Man findet im ALP keine klare Definition des Begriffs ‚Ehe‘. Nach Weber-Will ist die „Ehe als zivilrechtlicher Vertrag, den zwei Menschen verschiedenen Geschlechts zur Erreichung eines bestimmten Zwecks eingehen und der jeweils bestimmte Rechte und Pflichten begründet“ zu verstehen.6 Diese Interpretation basiert auf den ersten zwei Paragraphen, die als Grundlage der darauffolgenden Ausführungen zum Familienrecht dienen: Der Hauptzweck der Ehe ist die Erzeugung und Erziehung der Kinder. (ALP II 1 § 1) Auch zur wechselseitigen Unterstützung allein kann eine gültige Ehe geschlossen werden. (ALP II 1 § 2)

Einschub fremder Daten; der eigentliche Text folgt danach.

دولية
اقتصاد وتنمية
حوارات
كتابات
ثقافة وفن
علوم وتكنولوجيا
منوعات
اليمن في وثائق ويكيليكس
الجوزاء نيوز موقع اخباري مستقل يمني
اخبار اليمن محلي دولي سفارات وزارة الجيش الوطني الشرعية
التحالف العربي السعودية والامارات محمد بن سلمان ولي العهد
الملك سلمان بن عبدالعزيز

Hieran wird zunächst deutlich, dass die Ehe tatsächlich als Vertrag verstanden wird, dem nicht primär der Wunsch des Zusammenlebens, gegenseitigen Beistands, etc. zugrunde liegt, sondern dessen Ziel das Erzeugen von Kindern ist. Andererseits wirkt der zweite Paragraph fast wie eine Entschärfung des ersten, da er auch das Bestehen einer kinderlosen Ehe zulässt.

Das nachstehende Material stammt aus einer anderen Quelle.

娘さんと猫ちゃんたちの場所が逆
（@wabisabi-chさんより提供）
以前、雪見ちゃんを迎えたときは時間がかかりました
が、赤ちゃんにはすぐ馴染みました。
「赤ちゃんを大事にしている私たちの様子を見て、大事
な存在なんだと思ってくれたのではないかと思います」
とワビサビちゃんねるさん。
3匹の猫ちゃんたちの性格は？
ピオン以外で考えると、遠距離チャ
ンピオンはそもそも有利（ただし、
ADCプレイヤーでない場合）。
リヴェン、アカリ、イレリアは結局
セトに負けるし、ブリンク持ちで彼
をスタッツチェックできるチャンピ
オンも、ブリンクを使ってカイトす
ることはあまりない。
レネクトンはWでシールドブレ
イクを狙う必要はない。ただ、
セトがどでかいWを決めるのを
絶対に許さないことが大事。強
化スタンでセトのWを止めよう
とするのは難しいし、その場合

Das ALP unterscheidet in den folgenden Ausführungen zwischen gemeinschaftlichen Rechten und Pflichten der Eheleute sowie Rechten und Pflichten des Ehemannes bzw. der Ehefrau. Prinzipiell sind Frau und Mann einander gleich, solange dies nicht durch weitere Gesetze oder andere Ausnahmen widerlegt wird, wie im ALP I 1 § 24 zu lesen ist. Der vierte Abschnitt regelt, dass Eheleute einander „wechselseitigen Beystand“ (ALP II 1 § 174) zu leisten und miteinander zu leben haben. Sie dürfen „einander die eheliche Pflicht anhaltend nicht versagen“ und sind zu Treue verpflichtet (ALP II 1 § 178, 181). Die Artikel II 1 § 181 - 183 geben an dieser Stelle einen ersten Hinweis auf die Unterlegenheit der Frau dem Mann gegenüber: Im Falle eines beiderseitigen Ehebruchs ist es nur dem Mann erlaubt, die Scheidung einzufordern.

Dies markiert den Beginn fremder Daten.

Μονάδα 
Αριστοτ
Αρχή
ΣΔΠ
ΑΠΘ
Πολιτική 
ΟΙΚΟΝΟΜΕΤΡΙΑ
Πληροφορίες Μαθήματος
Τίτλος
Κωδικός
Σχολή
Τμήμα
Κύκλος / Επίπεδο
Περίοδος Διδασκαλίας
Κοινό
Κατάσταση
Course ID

Besonders deutlich wird die minderwertige Stellung im anschließenden Teil, der die Rechte und Pflichten des Mannes beschreibt. Wörtlich heißt es hier:
Der Mann ist das Haupt der ehelichen Gesellschaft; und sein Entschluß giebt in gemeinschaftlichen Angelegenheiten den Ausschlag. (ALP II 1 § 184)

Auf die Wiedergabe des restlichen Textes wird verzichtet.